Signature de Jean Perrin

Jean Baptiste Perrin ( à Lille en France - à New York aux États-Unis) est un physicien, chimiste et homme politique français, Prix Nobel de physique 1926. Ancien élève de l'École normale supérieure, il fut nommé chargé de cours (1898) puis professeur (1910) de chimie physique à la Faculté des sciences de Paris où il enseigna pendant 40 ans.

Dans son premier projet de recherche, Jean Perrin a entrepris de résoudre l'énigme de la nature des rayons cathodiques et des rayons X. Sont-ils lumière ou matière ? En 1895, il démontra par des expériences très convaincantes que les rayons cathodiques sont composés de corpuscules de matière chargés négativement.

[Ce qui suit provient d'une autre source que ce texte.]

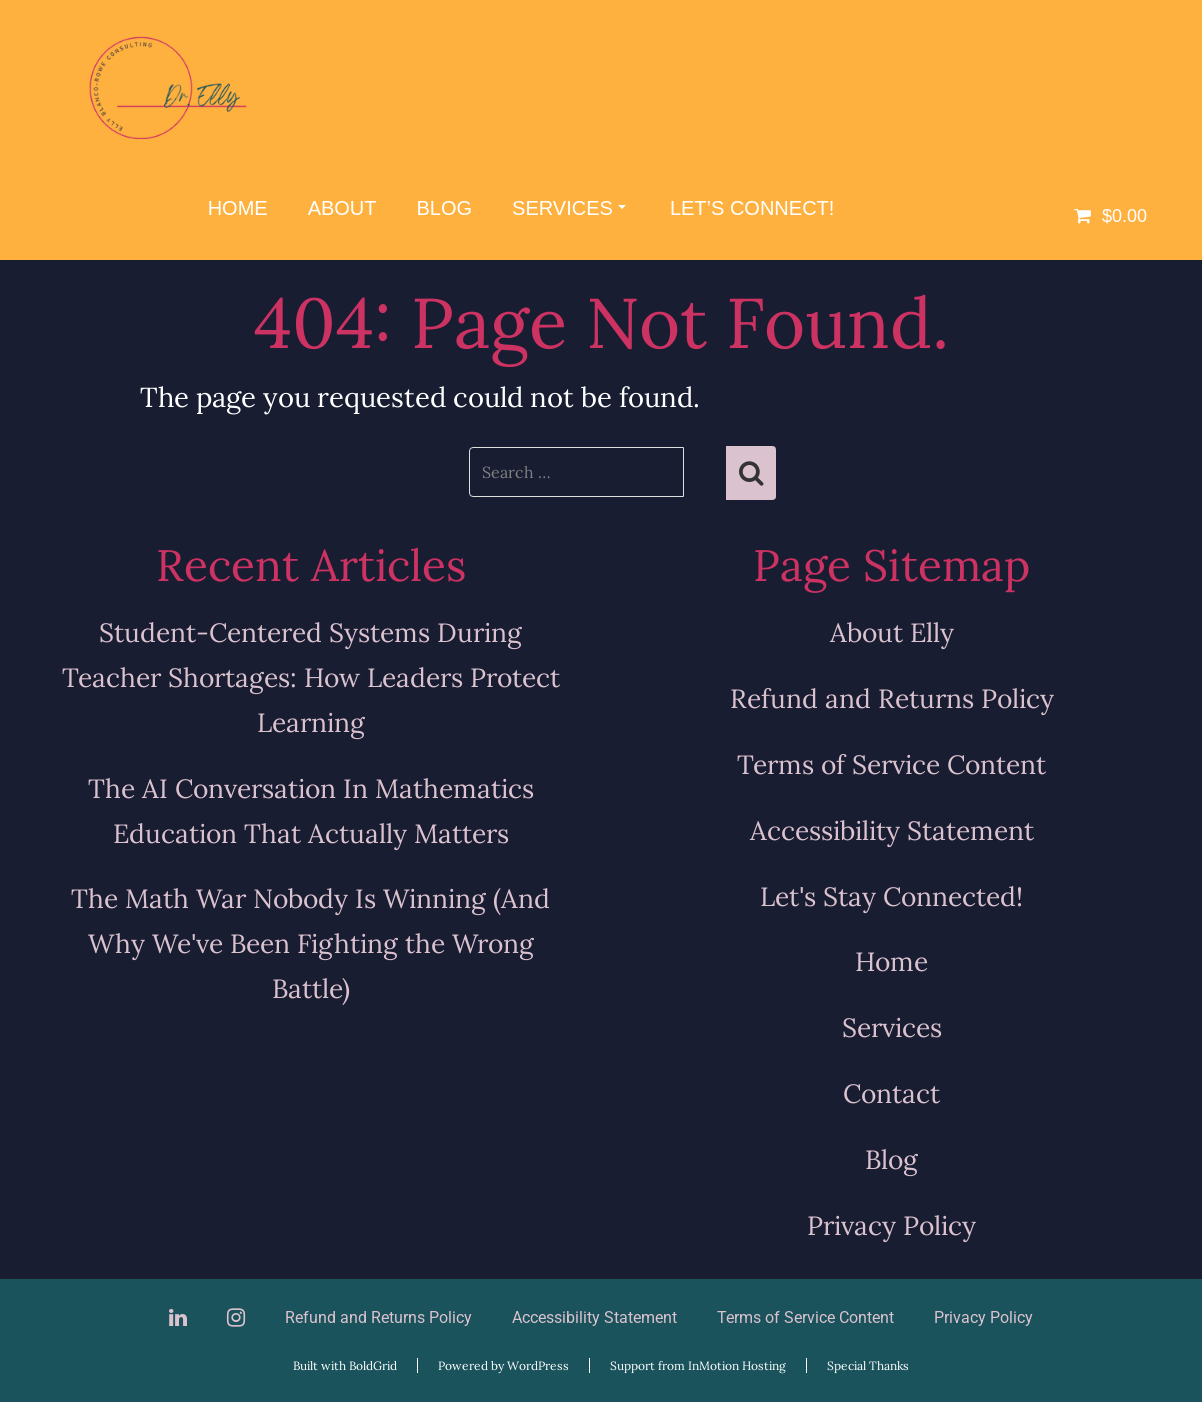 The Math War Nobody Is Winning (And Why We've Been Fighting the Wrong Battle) (310, 943)
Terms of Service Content (891, 764)
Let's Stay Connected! (891, 896)
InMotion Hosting (737, 1365)
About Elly (892, 632)
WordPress (538, 1365)
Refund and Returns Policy (892, 698)
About (342, 208)
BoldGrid (373, 1365)
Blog (445, 208)
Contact (891, 1093)
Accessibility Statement (892, 830)
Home (238, 208)
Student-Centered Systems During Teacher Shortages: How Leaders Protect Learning (311, 677)
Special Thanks (868, 1365)
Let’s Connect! (752, 208)
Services (569, 208)
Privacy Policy (891, 1225) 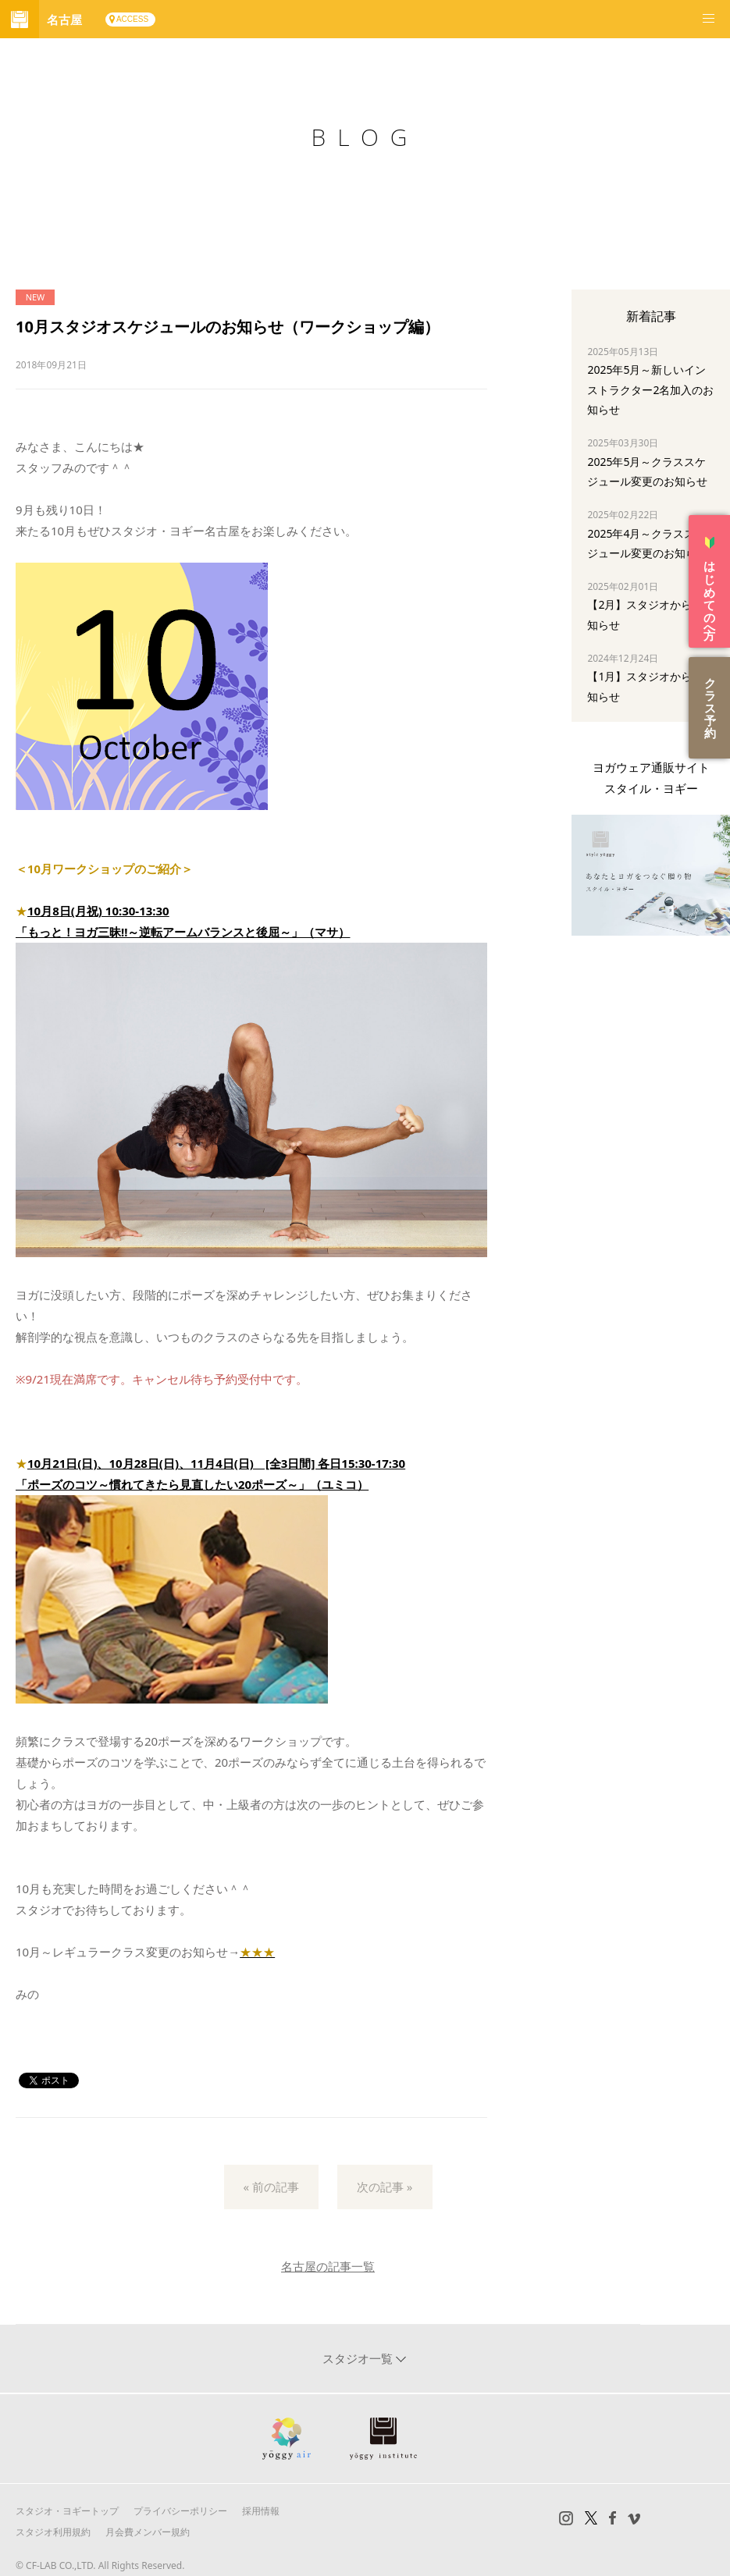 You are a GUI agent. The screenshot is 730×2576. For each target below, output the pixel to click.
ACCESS (132, 19)
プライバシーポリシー (180, 2510)
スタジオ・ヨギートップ (67, 2510)
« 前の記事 (272, 2186)
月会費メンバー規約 (147, 2532)
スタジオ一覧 (359, 2358)
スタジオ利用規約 (53, 2532)
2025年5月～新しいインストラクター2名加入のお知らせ (650, 389)
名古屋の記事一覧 (328, 2266)
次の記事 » (385, 2186)
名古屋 (64, 19)
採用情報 (261, 2510) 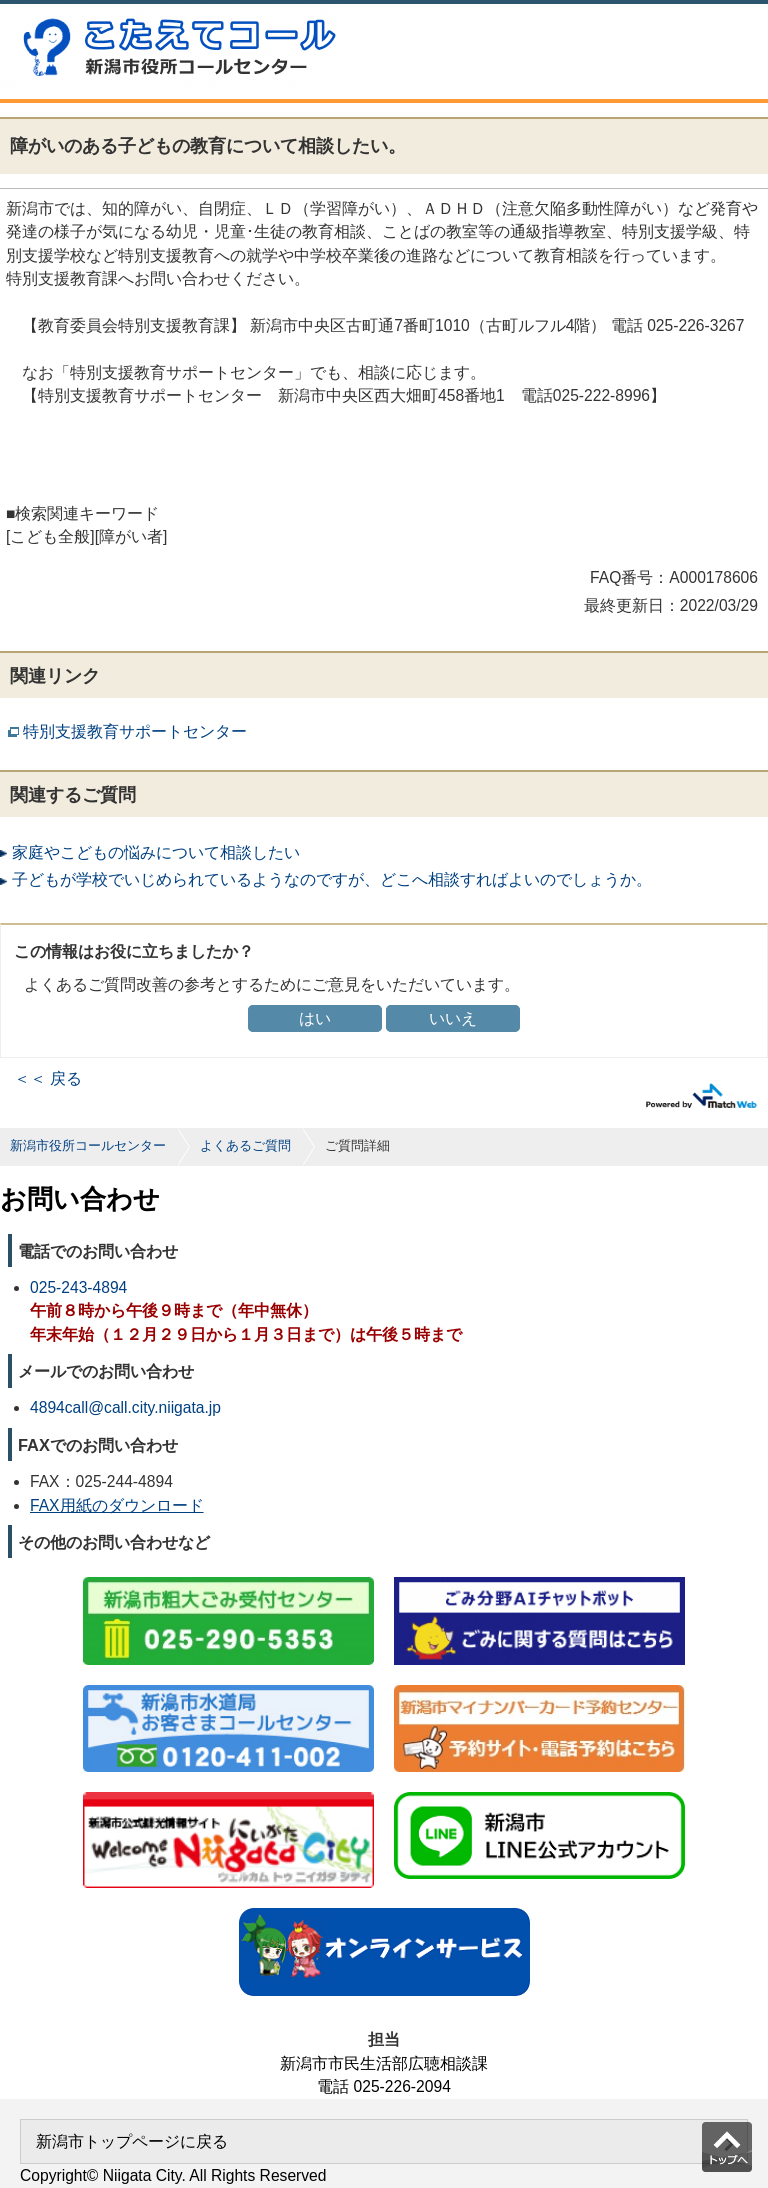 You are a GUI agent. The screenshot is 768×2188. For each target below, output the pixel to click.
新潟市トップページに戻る (132, 2141)
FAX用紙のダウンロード (117, 1505)
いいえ (453, 1018)
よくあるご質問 (245, 1145)
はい (315, 1018)
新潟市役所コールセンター (88, 1145)
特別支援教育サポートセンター (135, 731)
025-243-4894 (78, 1287)
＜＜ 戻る (48, 1078)
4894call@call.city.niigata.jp (125, 1407)
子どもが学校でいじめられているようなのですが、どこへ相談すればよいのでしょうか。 (332, 879)
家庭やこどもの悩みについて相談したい (156, 852) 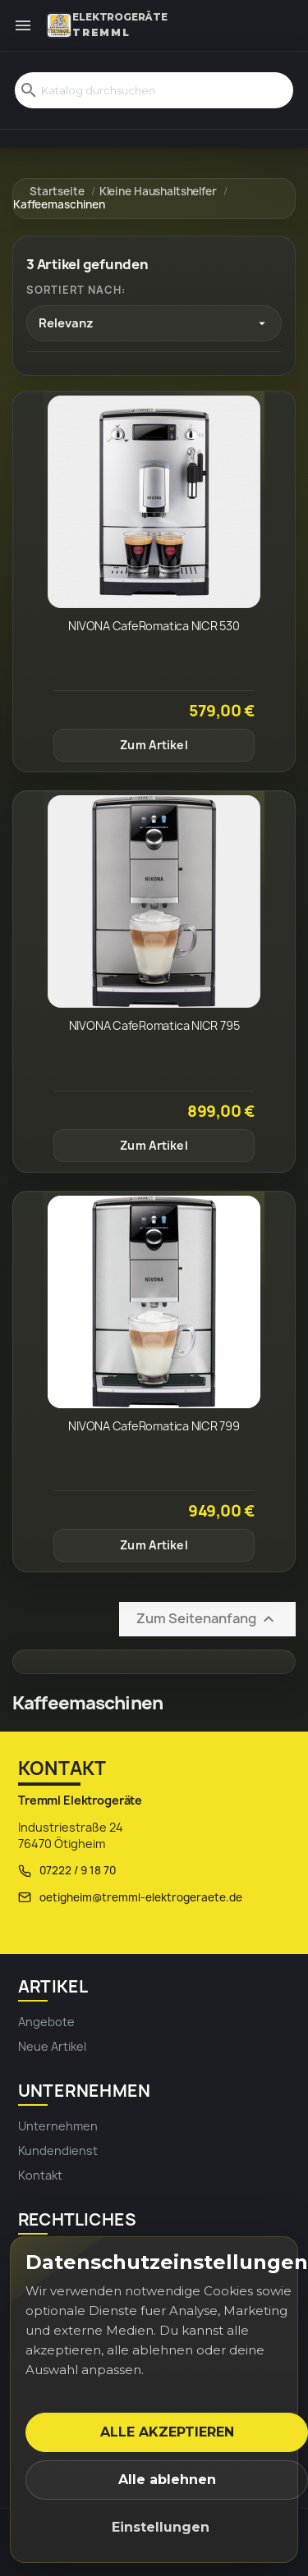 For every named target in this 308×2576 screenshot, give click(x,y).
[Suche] (154, 90)
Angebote (46, 2021)
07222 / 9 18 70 (77, 1870)
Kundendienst (58, 2150)
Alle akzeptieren (167, 2432)
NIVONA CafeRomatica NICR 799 (154, 1426)
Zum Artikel (154, 745)
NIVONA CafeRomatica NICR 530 (154, 626)
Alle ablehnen (167, 2479)
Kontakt (40, 2175)
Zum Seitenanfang (207, 1619)
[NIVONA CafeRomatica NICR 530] (154, 502)
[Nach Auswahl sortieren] (154, 323)
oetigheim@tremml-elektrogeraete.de (140, 1897)
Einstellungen (160, 2527)
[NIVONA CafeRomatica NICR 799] (154, 1302)
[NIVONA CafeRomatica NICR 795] (154, 901)
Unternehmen (58, 2126)
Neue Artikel (52, 2046)
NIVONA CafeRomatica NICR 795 (154, 1025)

En 1896, il constata que les rayons X se comportent comme de la lumière ultra-violette de très courte longueur d'onde et il découvrit qu'ils ont le pouvoir d'ioniser les molécules de gaz.

Ses recherches les plus connues concernent une série d'expériences menées en 1907-1909 pour valider de l'interprétation du mouvement brownien proposée par Albert Einstein en 1905 et déterminer le nombre d'Avogadro. Dans un livre intitulé Les Atomes, paru en 1913, Jean Perrin a dressé un état des connaissances en sciences physiques, incluant ses propres découvertes. Cet ouvrage de synthèse lui assura une renommée internationale. Il reçut le prix Nobel de physique de 1926 pour avoir mis un terme définitif à la longue bataille concernant l’existence réelle des molécules.

Pendant la première guerre mondiale, Jean Perrin a conçu et mis au point divers appareils stéréo-acoustiques pour localiser les batteries d'artillerie et les sous-marins ennemis. Après la guerre, il a poursuivi son activité pédagogique comme auteur d'ouvrages et d'articles pour les étudiants et le grand public. Parallèlement, il a consacré beaucoup d'énergie au développement, à l'organisation et à la valorisation, aussi bien culturelle qu'industrielle, de la recherche scientifique, d'abord comme conseiller, puis comme membre du gouvernement français. Il a en particulier été un des artisans majeurs de la création de l'Observatoire de Haute-Provence en 1936, du Palais de la découverte en 1937 et du Centre national de la recherche scientifique (CNRS) en 1939.

Jean Perrin était membre de l'Académie des sciences de Paris, de la Royal Society de Londres, de l'Académie royale de Belgique et de bien d'autres académies. Il était Grand-officier de la Légion d'Honneur. Jean Perrin est mort en exil volontaire à New York en 1942. Ses cendres, ainsi que celles de son confrère et ami Paul Langevin, ont été transportées au Panthéon en 1948.